Recent negative test

If you are going for the testing option, there are some stipulations;

  • The test must be no more than 72 hours old (expanded from 48 hours initially) so if you intend to rely on testing you will need regular tests
  • The test must be taken in France, the app does not recognise foreign test certificates
  • The test can be either a PCR or antigen test. Home-testing kits can be used, but only – the health minister says – if done under the supervision of a pharmacist or medical professional (so it seems that you may as well get the pharmacist to do the test).

How to get a test

Some good news for those travelling from the UK, France’s testing system is much less chaotic and considerably less expensive than the UK’s and tests are relatively easy to access.

You can find tests at either medical testing labs, pharmacies or pop-up testing centres – either a PCR or an antigen test works with the health passport.

Medical labs require advance booking but most pharmacies advertise tests sans rendez-vous (without appointment) and pop-up testing centres (which are often just a gazebo on a street corner) operate on a walk-in basis.

Almost all pharmacies offer tests and even quite small French towns generally have at least one pharmacy, and you can also book tests online either via the medical app Doctolib or at sante.fr.

READ ALSO Vital French vocab to get a Covid test

Results for PCR tests are sent out later via email or SMS (usually within 24 hours) while for antigen tests they are generally given on the spot, although some pharmacies send them via SMS, this should not take more than 30 minutes.

How much?

At present all tests are free for residents of France, but from September ‘convenience tests’ for the unvaccinated will need to be paid for. Tests for any reason for vaccinated residents of France will continue to be free, and tests for those with symptoms or who are contact cases will be free for all residents.

Tourists and visitors to France need to pay for their tests.

Costs are capped by the French government at;

PCR – €49

Antigen – €29

What about children?

Children under the age of 12 are exempt from the health pass requirement.

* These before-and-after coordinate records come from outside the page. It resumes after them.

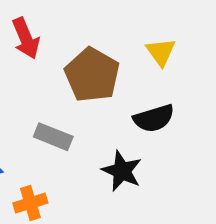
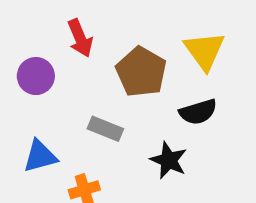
yellow triangle: (161, 52) -> (204, 51), size x1.5

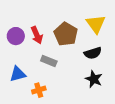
red arrow: (80, 38) -> (37, 35), moved
black star: (169, 160) -> (94, 79), moved

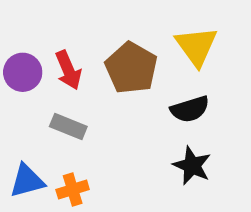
gray rectangle: (49, 61) -> (68, 127), moved
blue triangle: (18, 74) -> (27, 181), moved

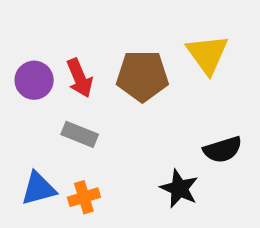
brown pentagon: (131, 68) -> (142, 76), turned -30
black semicircle: (190, 109) -> (223, 150), moved
black star: (192, 166) -> (179, 189), moved

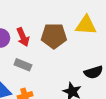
yellow triangle: (207, 54) -> (86, 25), turned -50

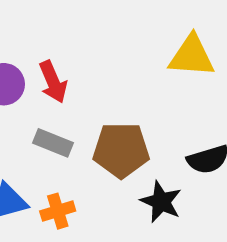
brown pentagon: (54, 36) -> (121, 150), moved

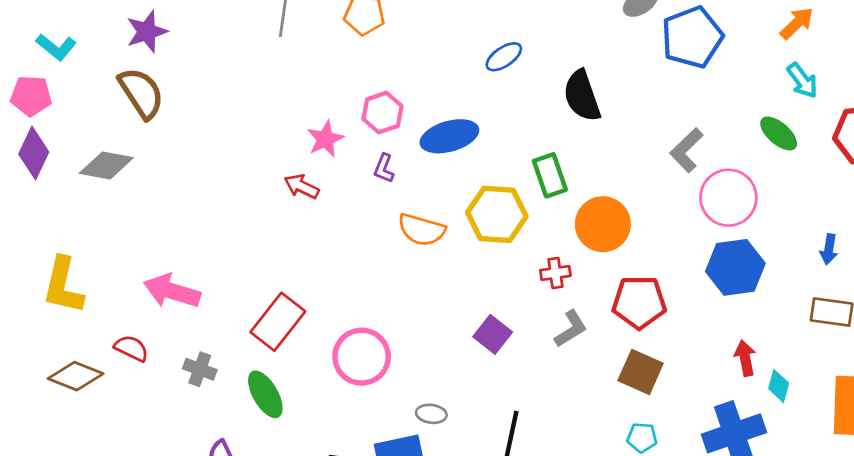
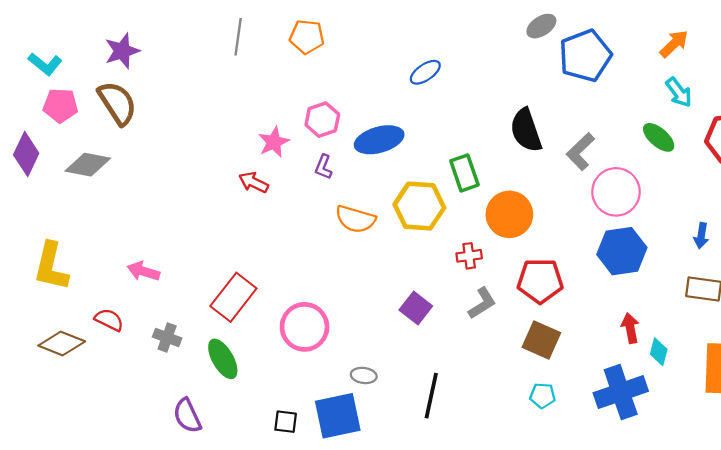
pink pentagon: (31, 96) -> (61, 105), moved
black semicircle: (582, 96) -> (526, 130), moved
pink arrow: (172, 291) -> (143, 271), size x0.7

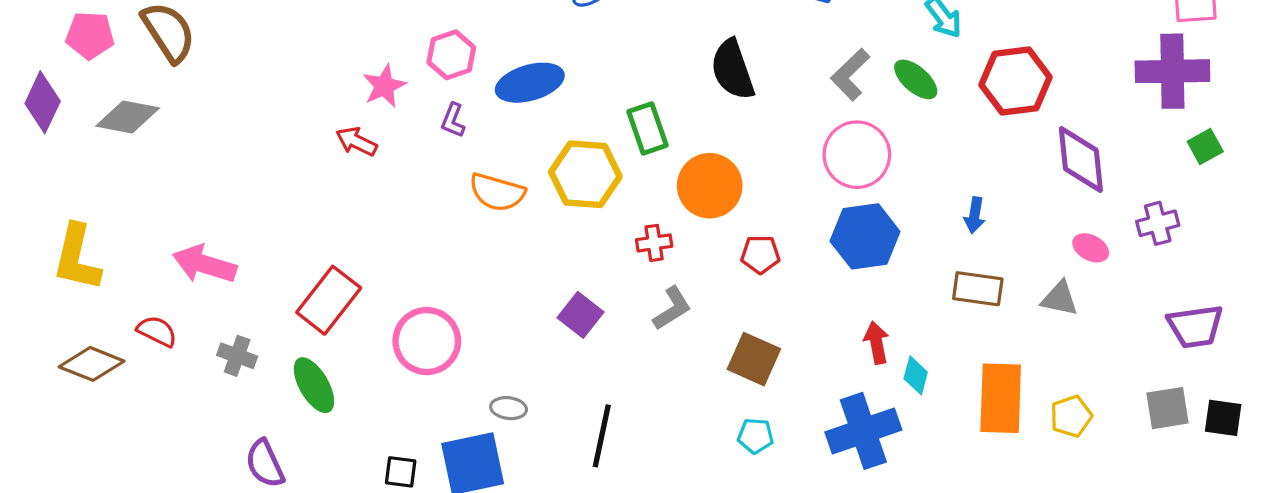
gray L-shape: (580, 152) -> (850, 75), moved
pink arrow: (143, 271) -> (204, 264), size x1.4
red pentagon: (540, 281) -> (760, 254), moved, size x0.6

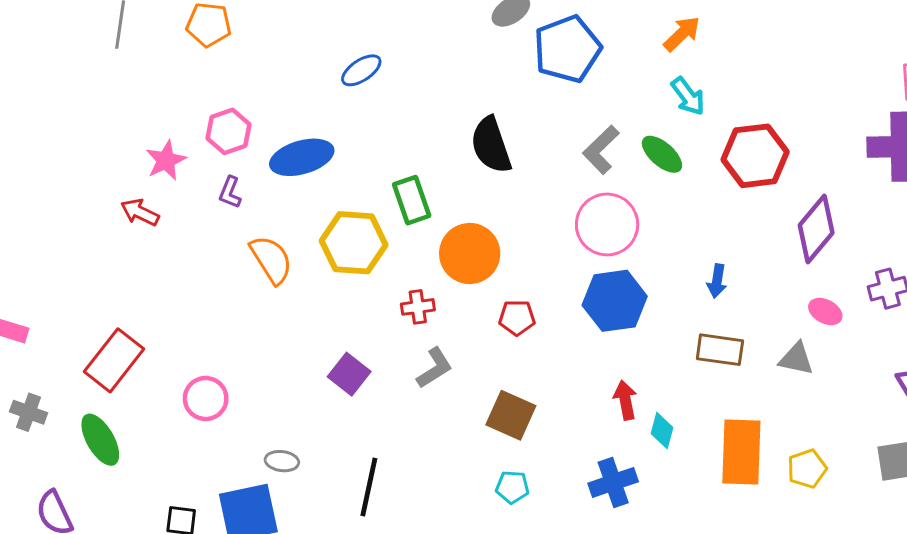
purple diamond: (1081, 160) -> (816, 229), turned 46
orange semicircle: (497, 192) -> (271, 260), turned -138
pink circle: (427, 341) -> (206, 398), size x0.7
blue cross: (863, 431) -> (613, 482), size x0.7

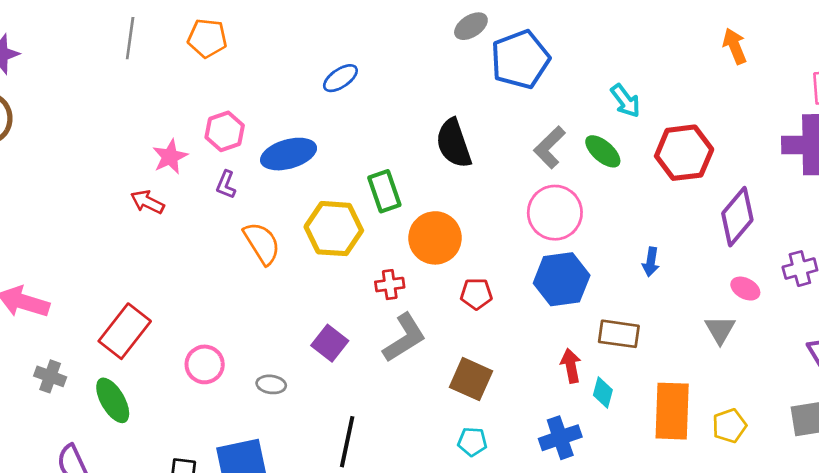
orange arrow: (682, 34) -> (735, 46), moved, turned -68
brown rectangle: (720, 350) -> (619, 334), moved
gray triangle: (796, 359) -> (720, 330), turned 48
gray L-shape: (435, 368) -> (404, 338), size x1.4
gray ellipse: (282, 461) -> (271, 384), moved

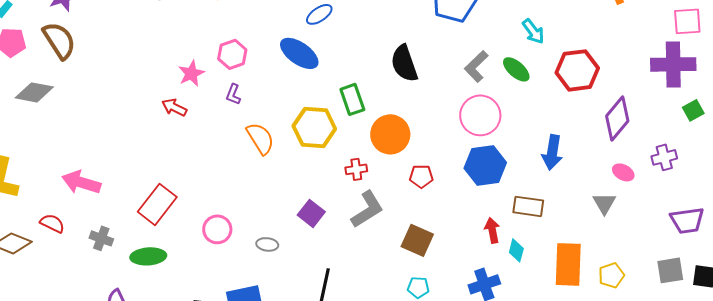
blue ellipse: (289, 154) -> (299, 53), moved, turned 51
blue arrow: (651, 262) -> (552, 152), size x1.6
green ellipse: (113, 400) -> (148, 256), turned -64

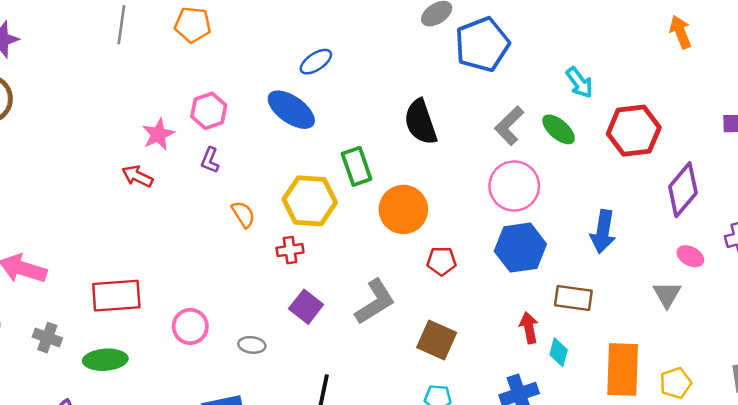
orange semicircle: (260, 138) -> (243, 214), size x0.7
red cross: (356, 169) -> (290, 250), moved
red rectangle: (157, 204) -> (116, 296), turned 48

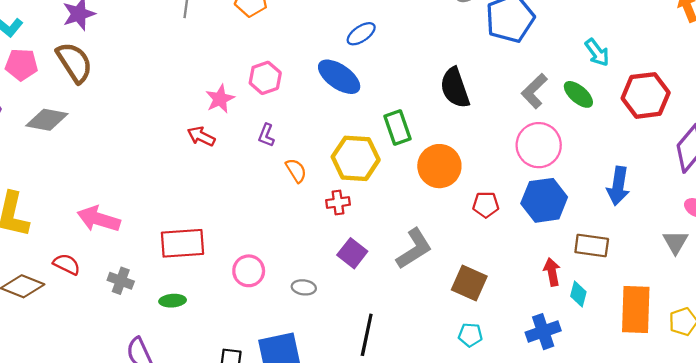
purple L-shape: (210, 160) -> (266, 135), moved
red pentagon: (442, 261) -> (486, 205), moved
green ellipse: (105, 360) -> (173, 301), size x0.7

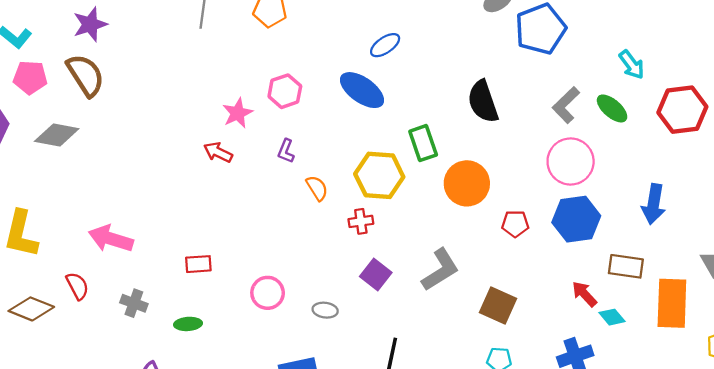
red rectangle: (182, 243) -> (198, 264), size x0.6
red semicircle: (67, 264) -> (77, 286), turned 36
red arrow: (552, 272) -> (584, 294), turned -32
cyan diamond: (578, 294) -> (612, 317), turned -55
orange rectangle: (636, 309) -> (672, 303), moved

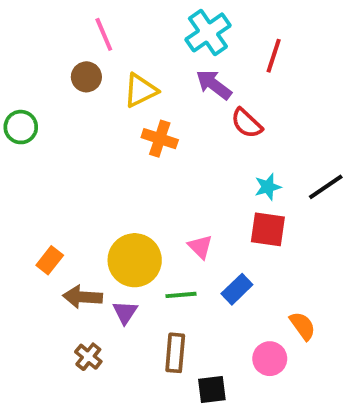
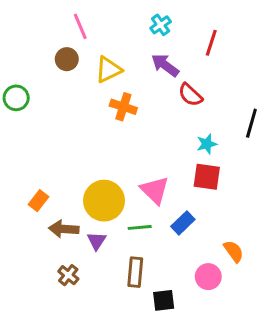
cyan cross: (208, 32) -> (161, 25), size x0.6
black line: (326, 187) -> (251, 123), moved, turned -40
pink triangle: (200, 247) -> (155, 190), size x1.5

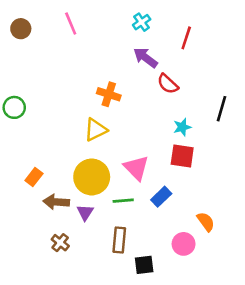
brown circle: (67, 59) -> (21, 29), moved
yellow triangle: (108, 70) -> (96, 130), moved
green circle: (16, 98) -> (14, 107), moved

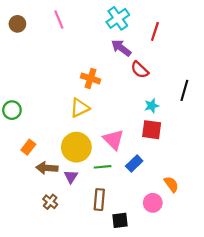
cyan cross: (142, 22) -> (118, 18), size x1.5
green circle: (14, 107) -> (12, 110), moved

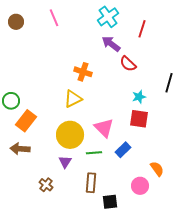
orange rectangle: (28, 147) -> (26, 121), moved, size x1.5
brown arrow: (47, 168) -> (20, 149), moved

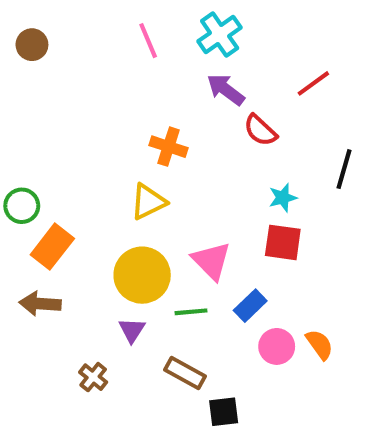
pink line: (54, 18) -> (148, 41), moved
red line: (142, 29) -> (313, 83), moved, turned 36
brown rectangle: (91, 183) -> (185, 373), turned -66
pink circle: (140, 186) -> (277, 346), moved

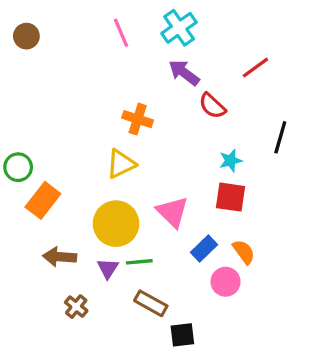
brown arrow: (40, 304) -> (60, 257), moved
green line: (191, 312) -> (139, 262), moved
orange semicircle: (319, 344) -> (244, 252), moved

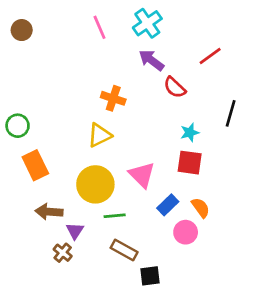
green circle: (18, 167) -> (18, 126), moved
orange rectangle: (43, 200) -> (35, 165), turned -64
purple triangle: (108, 268) -> (75, 231), moved

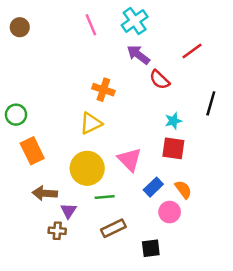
brown rectangle: (124, 250) -> (113, 228), turned -55
brown cross: (63, 253) -> (57, 231), turned -35
black square: (150, 276) -> (151, 248), moved

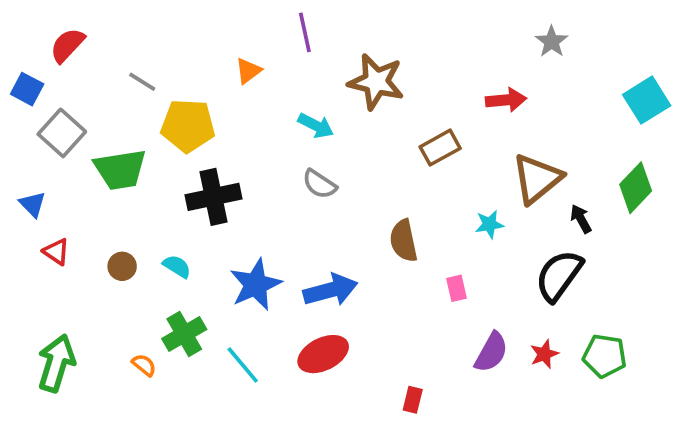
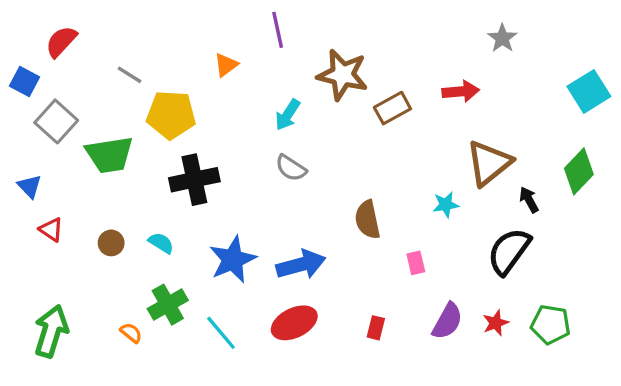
cyan arrow: (316, 126) -> (288, 115), turned 96
brown rectangle: (440, 148) -> (392, 108), moved
red rectangle: (413, 400) -> (376, 328), moved

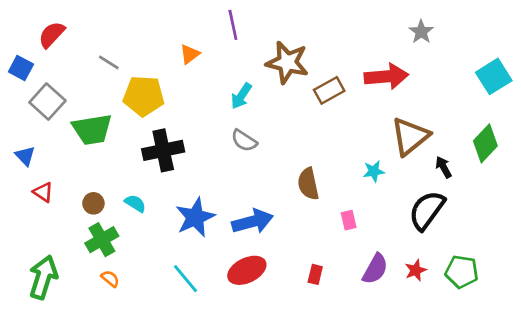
red arrow: (461, 91) -> (386, 76), size x1.4
green cross: (168, 305) -> (102, 240), moved

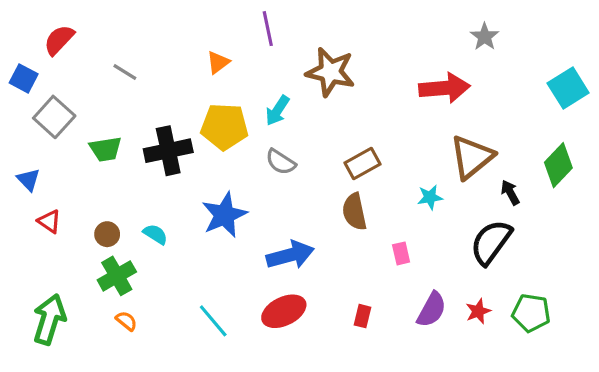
brown rectangle: (329, 90) -> (363, 164), moved
yellow pentagon: (144, 96) -> (224, 127), moved
green trapezoid: (92, 129) -> (106, 149), size x0.7
black cross: (163, 150) -> (168, 151), moved
blue star: (195, 217) -> (224, 215), moved

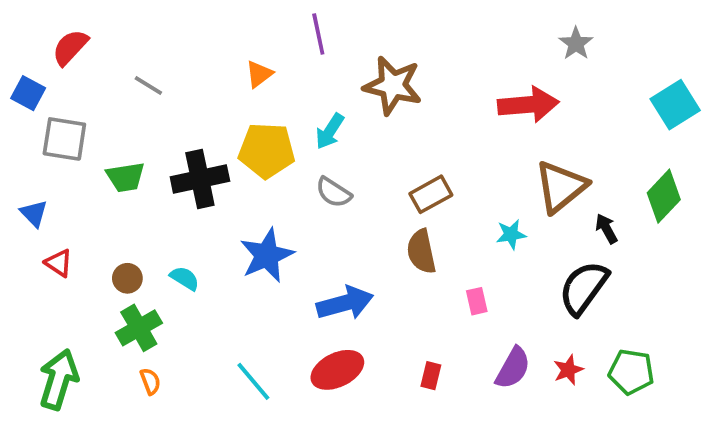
gray square: (54, 117) -> (64, 139), turned -33
orange semicircle: (126, 321) -> (150, 381), turned 30

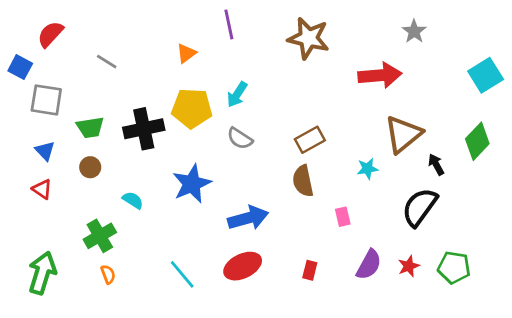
brown star: (393, 85) -> (308, 38), moved
blue triangle: (34, 213) -> (45, 151), moved
brown circle: (127, 278) -> (90, 167), moved

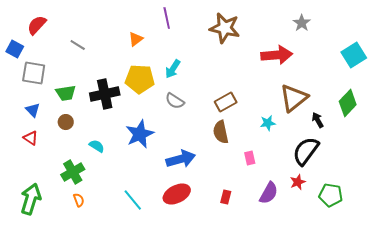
red star: (409, 266) -> (298, 182), moved

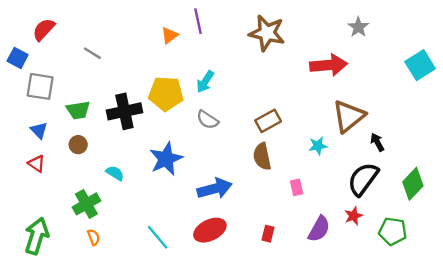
orange triangle: (136, 39) -> (170, 35), moved
green diamond: (348, 103) -> (413, 184), moved

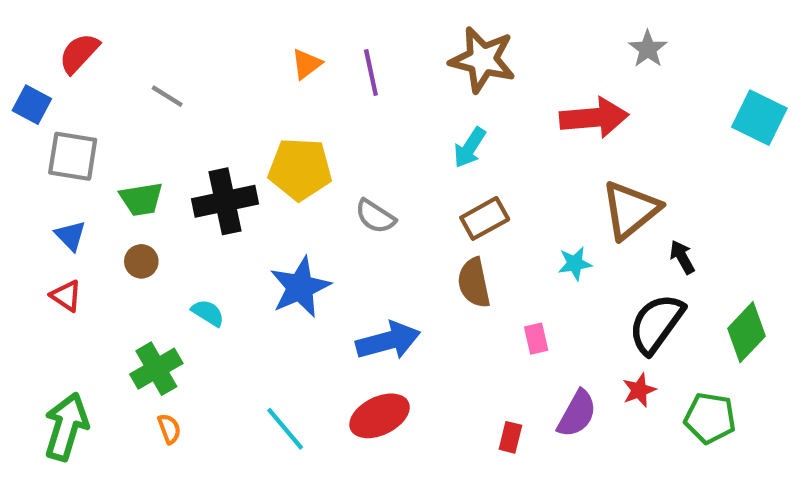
purple line: (198, 21) -> (371, 73), moved
cyan square: (420, 65) -> (759, 118), turned -32
cyan arrow: (205, 82) -> (470, 148), moved
red rectangle: (268, 234) -> (510, 437), moved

Those aged between 12 and 18 are required to use it, but have a grace period until September 30th to allow them time to get vaccinated, after that they will need to show a health pass to access relevant venues.

France, along with quite a few other European countries, is currently vaccinating all over 12s, but if you are travelling from October from a country where the vaccine is not available to under 18s, then your children will need a test to access the health pass.